The scars are healing and the memories are vivid for 4-year-old Nicholas Bocci, who looks into a mirror and says he looks like a monster.
Nicholas, who is recovering from a June dog bite, looked stunned viewing himself in a bathroom mirror as he studied his facial wounds one day.
"I look like a monster," Nicholas said as he turned to look at his mother.
Tammy Bocci will never forget her son's words.
Nicholas and two brothers, ages 2 and 1, were at their babysitter's home when he bent down to pet her chow. The dog bit his face, causing wounds from his left temple to his mouth that required 13 stitches.
The Boccis wanted the dog declared dangerous, which would have led to further restrictions on its access to people. But the dog owners successfully fought it in court.
"It was horrible," Tammy Bocci said about her son's wounds. "My little baby was crawling on the floor the same time it happened. What would have happened if he was the one who was bit?"
In Brevard County, the reported number of unprovoked dog bites has tripled in four years.
The number that caused minor injuries nearly tripled in four years, from 120 in 1990 to 320 last year. The number of serious injuries also is way up this year, said county Animal Control officials.

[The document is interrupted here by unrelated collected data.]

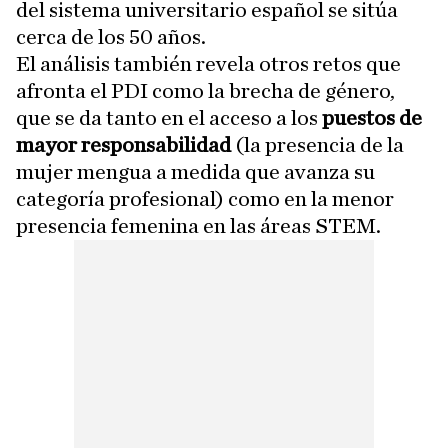
del sistema universitario español se sitúa
cerca de los 50 años.
El análisis también revela otros retos que
afronta el PDI como la brecha de género,
que se da tanto en el acceso a los
puestos de
mayor responsabilidad
(la presencia de la
mujer mengua a medida que avanza su
categoría profesional) como en la menor
presencia femenina en las áreas STEM.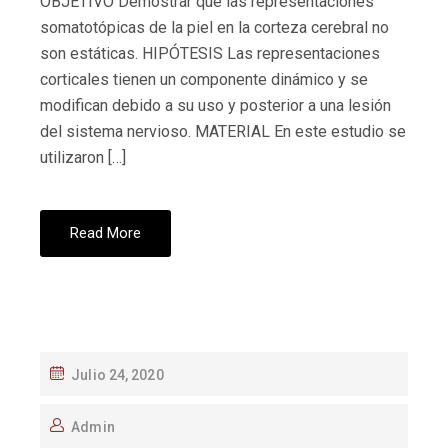
OBJETIVO Demostrar que las representaciones
somatotópicas de la piel en la corteza cerebral no
son estáticas. HIPÓTESIS Las representaciones
corticales tienen un componente dinámico y se
modifican debido a su uso y posterior a una lesión
del sistema nervioso. MATERIAL En este estudio se
utilizaron […]
Read More
Julio 24, 2020
Admin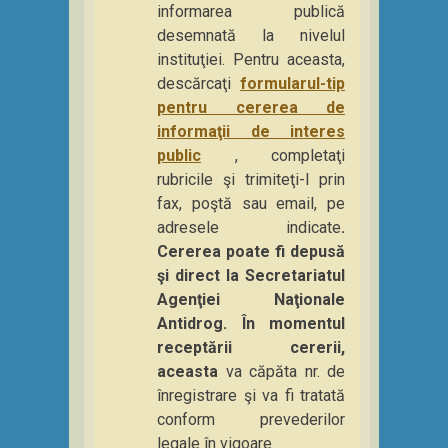
informarea publică
desemnată la nivelul
instituţiei. Pentru aceasta,
descărcaţi
formularul-tip
pentru cererea de
informaţii de interes
public
, completaţi
rubricile şi trimiteţi-l prin
fax, poştă sau email, pe
adresele indicate
.
Cererea poate fi depusă
şi direct la Secretariatul
Agenţiei Naţionale
Antidrog. În momentul
receptării cererii,
aceasta
va căpăta nr. de
înregistrare şi va fi tratată
conform prevederilor
legale în vigoare.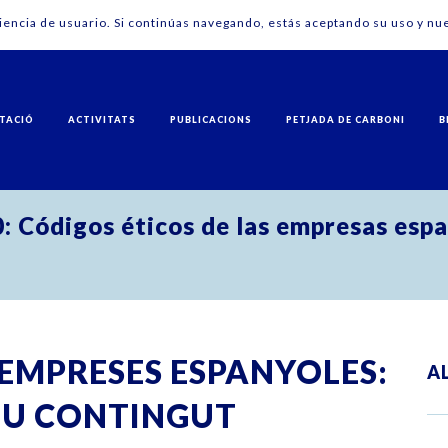
riencia de usuario. Si continúas navegando, estás aceptando su uso y nue
TACIÓ
ACTIVITATS
PUBLICACIONS
PETJADA DE CARBONI
B
 Códigos éticos de las empresas españ
S EMPRESES ESPANYOLES:
A
SEU CONTINGUT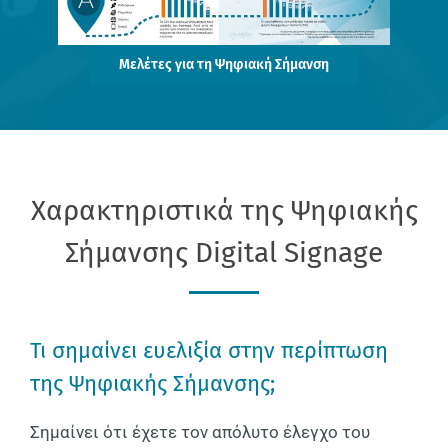
Μελέτες για τη Ψηφιακή Σήμανση
Χαρακτηριστικά της Ψηφιακής
Σήμανσης Digital Signage
Τι σημαίνει ευελιξία στην περίπτωση
της Ψηφιακής Σήμανσης;
Σημαίνει ότι έχετε τον απόλυτο έλεγχο του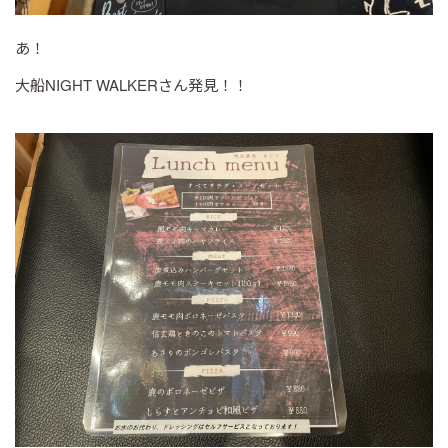
あ！
大船NIGHT WALKERさん発見！！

Two possible reasons for the increase are the county's burgeoning population and the growing popularity of large dogs, animal experts said. Big dogs are seen as deterrents to crime.
Problems arise when dog owners fail to exercise basic controls of their pets, such as using a leash in public areas, said Clara Gunde, executive director of the Central Brevard Humane Society.
Judy Billings, area supervisor for Animal Control, said: "We're having so many children injured by dogs. We really need to educate the public about this."